In general, I’m content with my lot. There are, however, moments of grouchy dissatisfaction — often triggered when fictional characters around me are snarfing down a fabulous breakfast. A bacon and apricot omelette, perhaps. Or eggs à la Suisse served with oatmeal cakes and croissants slathered in blackberry jam. Or even James Bond’s speckled brown egg from a French Marans hen, boiled for exactly three and a third minute, and served with wholewheat toast, a selection of preserves and a “pat of deep yellow Jersey butter”.

There’s no getting away from it. When Blomkvist tucks into bacon pancakes with lingonberries in The Girl with the Dragon Tattoo, or Bridget Jones cheers herself up with an elegant cappuccino and chocolate croissant, I feel an unseemly twinge of envy. Just as when Bertie Wooster tackles “the toothsome eggs and bacon which Jeeves had given of his plenty” or Nero Wolfe starts his day with a strawberry omelette, I feel a stab of hungry jealousy. This explodes into a full-grown attack of the meany-greenies when the Hobbits eat their second breakfast, or I stumble upon passages like this one in The Golden Gate that describes a glorious Sunday potluck in San Francisco:

And ask Sue too “Six kinds of cereal,

Waffles and syrup, sausage, jam,

Scrambled eggs, French toast — an imperial

Repast next morning — bacon, ham,

Hot coffee, quiche, cream cheese and bagels,

Brie, fruit, banana bread — inveigles

The appetite of each potluck guest…

After all, I’m a breakfast person. The kind who wouldn’t dream of ordering lunch or dinner if there’s an ‘All Day Breakfast’ option on the menu. The sort who can imagine no greater felicity than a fancy hotel throwing in a free buffet breakfast — one of those spreads that feature 12 types of muffins, sinful hash browns and smiling men in white toques to cook up the perfect egg. And then a selection of five herb-infused sea salts with which to season those lovingly coddled or shirred eggs.

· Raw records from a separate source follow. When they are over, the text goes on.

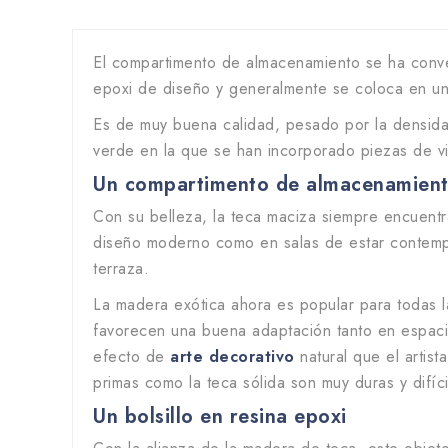
El compartimento de almacenamiento se ha conve
epoxi de diseño y generalmente se coloca en u
Es de muy buena calidad, pesado por la densidad
verde en la que se han incorporado piezas de vi
Un compartimento de almacenamient
Con su belleza, la teca maciza siempre encuentra
diseño moderno como en salas de estar contempor
terraza.
La madera exótica ahora es popular para todas la
favorecen una buena adaptación tanto en espac
efecto de
arte decorativo
natural que el artis
primas como la teca sólida son muy duras y difíc
Un bolsillo en resina epoxi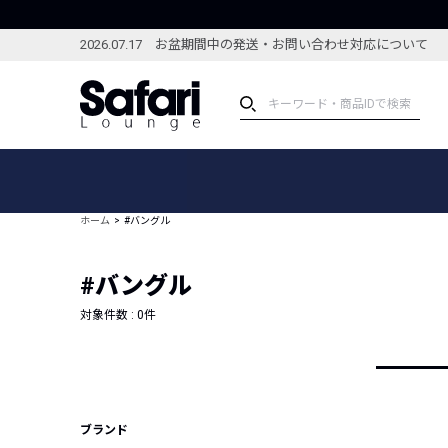
2026.07.17 お盆期間中の発送・お問い合わせ対応について
アイテム
スペシャル
カテゴリーから探す
スペシャルフィーチャ
ホーム
#バングル
ブランドから探す
特集記事
絞り込んで探す
#バングル
新着アイテム
コーディネート
編集部のおすすめアイテム
対象件数 :
0
件
編集部のおすすめコー
ランキング
雑誌・カタログ掲載アイテム
セール
ブランド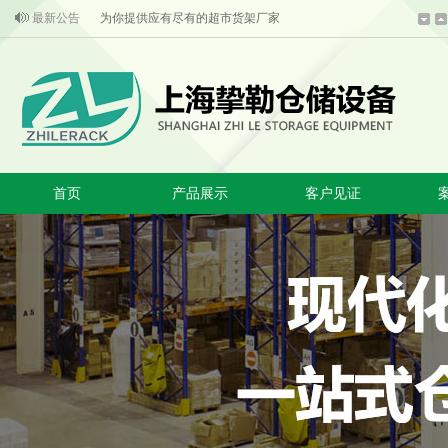
最新公告
为你提供应有尽有的超市货架厂家
超市货架批发产品的主要组成部分结合
成熟的技术是超市货架安全的第一保证
重型货架使用的安全常识
超市货架上惊现自有品牌产品
超市货架的生产技术和内部标准
首页
产品展示
客户见证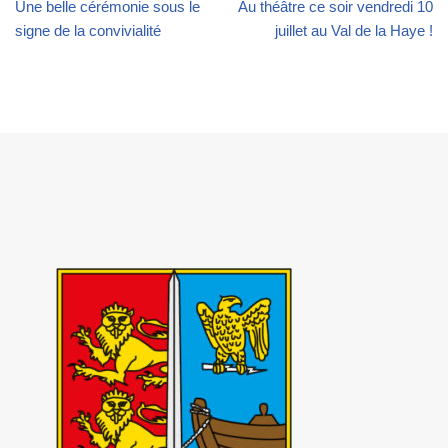
Une belle cérémonie sous le
Au théâtre ce soir vendredi 10
signe de la convivialité
juillet au Val de la Haye !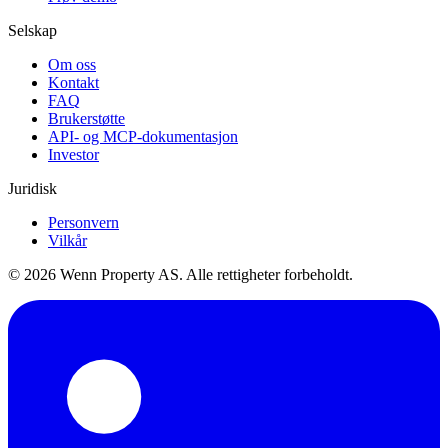
Selskap
Om oss
Kontakt
FAQ
Brukerstøtte
API- og MCP-dokumentasjon
Investor
Juridisk
Personvern
Vilkår
© 2026 Wenn Property AS. Alle rettigheter forbeholdt.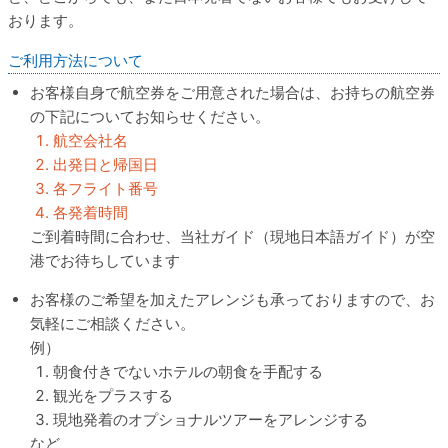
おります。
ご利用方法について
お客様自身で航空券をご用意された場合は、お持ちの航空券
の下記についてお知らせください。
航空会社名
出発日と帰国日
各フライト番号
各発着時間
ご到着時間に合わせ、当社ガイド（現地日本語ガイド）が空
港でお待ちしています
お客様のご希望を加えたアレンジも承っておりますので、お
気軽にご相談ください。
例）
朝食付きでないホテルの朝食を手配する
観光をプラスする
現地発着のオプショナルツアーをアレンジする
など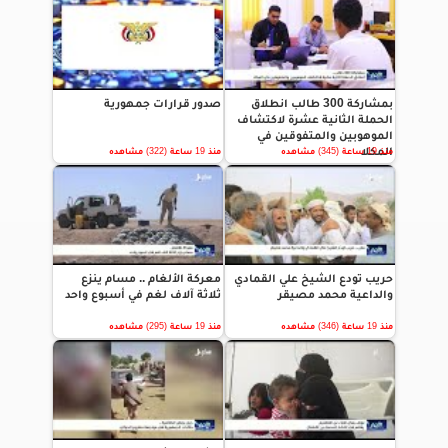
بمشاركة 300 طالب انطلاق
صدور قرارات جمهورية
الحملة الثانية عشرة لاكتشاف
الموهوبين والمتفوقين في
المكلا
منذ 19 ساعة (345) مشاهده
منذ 19 ساعة (322) مشاهده
حريب تودع الشيخ علي القمادي
معركة الألغام .. مسام ينزع
والداعية محمد مصيقر
ثلاثة آلاف لغم في أسبوع واحد
منذ 19 ساعة (346) مشاهده
منذ 19 ساعة (295) مشاهده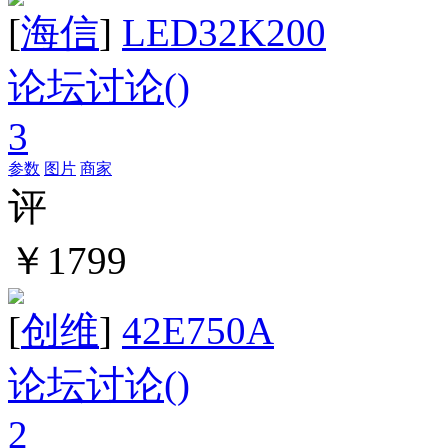
[
海信
]
LED32K200
论坛讨论(
)
3
参数
图片
商家
评
￥1799
[
创维
]
42E750A
论坛讨论(
)
2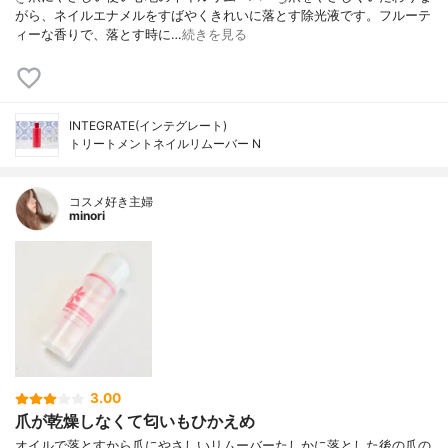
がら、ネイルエナメルをすばやくきれいに落とす除光液です。フルーテ
ィーな香りで、落とす時に…
続きを見る
INTEGRATE(インテグレート)
トリートメントネイルリムーバー N
コスメ好き主婦
minori
3.00
爪が乾燥しなくて匂いもひかえめ
オイルで落とすから爪にやさしいリムーバーたしかに落とした後の爪の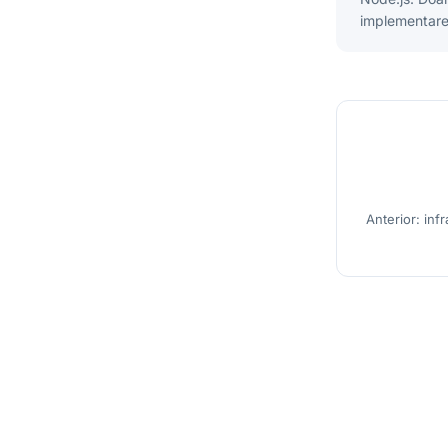
implementarea
Anterior: inf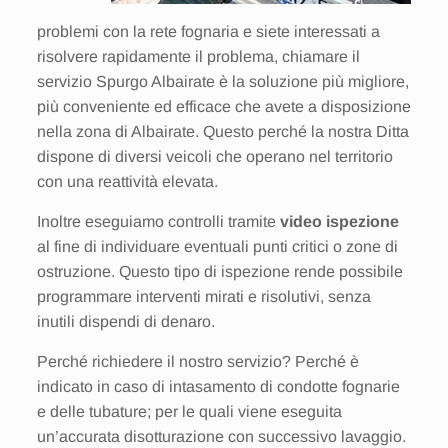
problemi con la rete fognaria e siete interessati a
risolvere rapidamente il problema, chiamare il
servizio Spurgo Albairate è la soluzione più migliore,
più conveniente ed efficace che avete a disposizione
nella zona di Albairate. Questo perché la nostra Ditta
dispone di diversi veicoli che operano nel territorio
con una reattività elevata.
Inoltre eseguiamo controlli tramite
video ispezione
al fine di individuare eventuali punti critici o zone di
ostruzione. Questo tipo di ispezione rende possibile
programmare interventi mirati e risolutivi, senza
inutili dispendi di denaro.
Perché richiedere il nostro servizio? Perché è
indicato in caso di intasamento di condotte fognarie
e delle tubature; per le quali viene eseguita
un’accurata disotturazione con successivo lavaggio.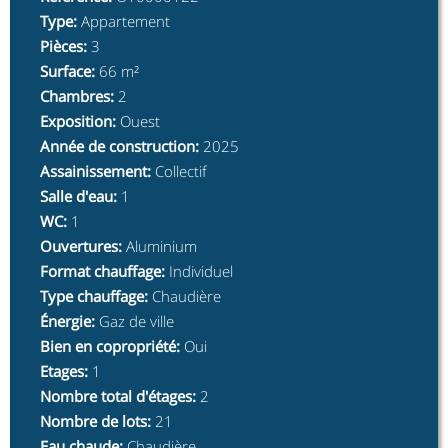
Type
:
Appartement
Pièces
:
3
Surface
:
66 m²
Chambres
:
2
Exposition
:
Ouest
Année de construction
:
2025
Assainissement
:
Collectif
Salle d'eau
:
1
WC
:
1
Ouvertures
:
Aluminium
Format chauffage
:
Individuel
Type chauffage
:
Chaudière
Énergie
:
Gaz de ville
Bien en copropriété
:
Oui
Etages
:
1
Nombre total d'étages
:
2
Nombre de lots
:
21
Eau chaude
:
Chaudière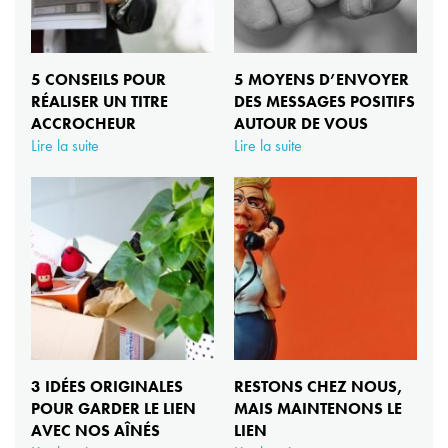
5 CONSEILS POUR
5 MOYENS D’ENVOYER
RÉALISER UN TITRE
DES MESSAGES POSITIFS
ACCROCHEUR
AUTOUR DE VOUS
Lire la suite
Lire la suite
3 IDÉES ORIGINALES
RESTONS CHEZ NOUS,
POUR GARDER LE LIEN
MAIS MAINTENONS LE
AVEC NOS AÎNÉS
LIEN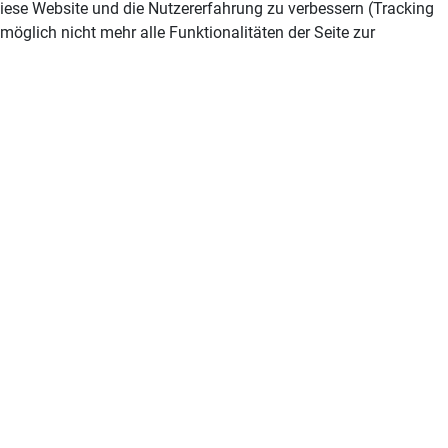
 diese Website und die Nutzererfahrung zu verbessern (Tracking
öglich nicht mehr alle Funktionalitäten der Seite zur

Which is why I feel so deprived when the characters in English novels step so casually into their local greasy spoon and order a full fry up. Or the hardboiled detective in my American whodunnit — after a night of hard driving and detecting — stops at a diner and wolfs down a stack of pancakes, scrambled eggs and endless cups of coffee, topping it with a wedge of cherry pie. All breakfast lovers will agree that a couple of near-death experiences and an encounter with a squinty stranger with a sharp butcher’s knife is a small price to pay for a meal such as this.

Clearly, nobody does waffles and pancakes and brightly-lit diners on a frosty morning like the Americans. Just as nobody does the heart-attack-on-a-plate like the English. The Full English Breakfast — featuring fried eggs, grilled tomatoes, fried mushrooms, fried bread, crispy bacons, squirty sausages, fried potatoes and a mug of super-strong Builder’s Tea — is the epitome of the early morning meal. It is the fuel on which countless paperback characters function. And is the reason why I would cheerfully spend all my vacations at an English Bed and Breakfast — waiting all night for next morning’s fry-up.

My favourite fictional breakfasts are, however, the ones consumed in books in which guests assemble in an English country house — setting the scene for a gruesome murder, or grand passion or gentle comedy. Not to mention morning meals featuring polite conversation and strange delights like kedgeree and bubble and squeak. Admittedly, kedgeree — a British version of good old khichdi made with flaked fish, boiled rice, hardboiled eggs, curry powder, cream and sultanas — may be a bit much for a constitution more accustomed to toast and muesli, while bubble and squeak— made by frying leftover vegetables from dinner — sounds way better than it tastes. But that doesn’t detract from the joys of the country house breakfast — served up in works like The Forsyte Saga by John Galsworthy:

When Dinny came down to breakfast on the Wednesday morning — the shoot being timed to start at 10 — three of the ladies and all the men except Hallorsen were already sitting or wandering to the side tables. She slipped into a chair next to Lord Saxenden, who rose slightly with the word:

“Morning!”

“Dinny,” called Michael from a sideboard. “Coffee, cocoatina or ginger beer?”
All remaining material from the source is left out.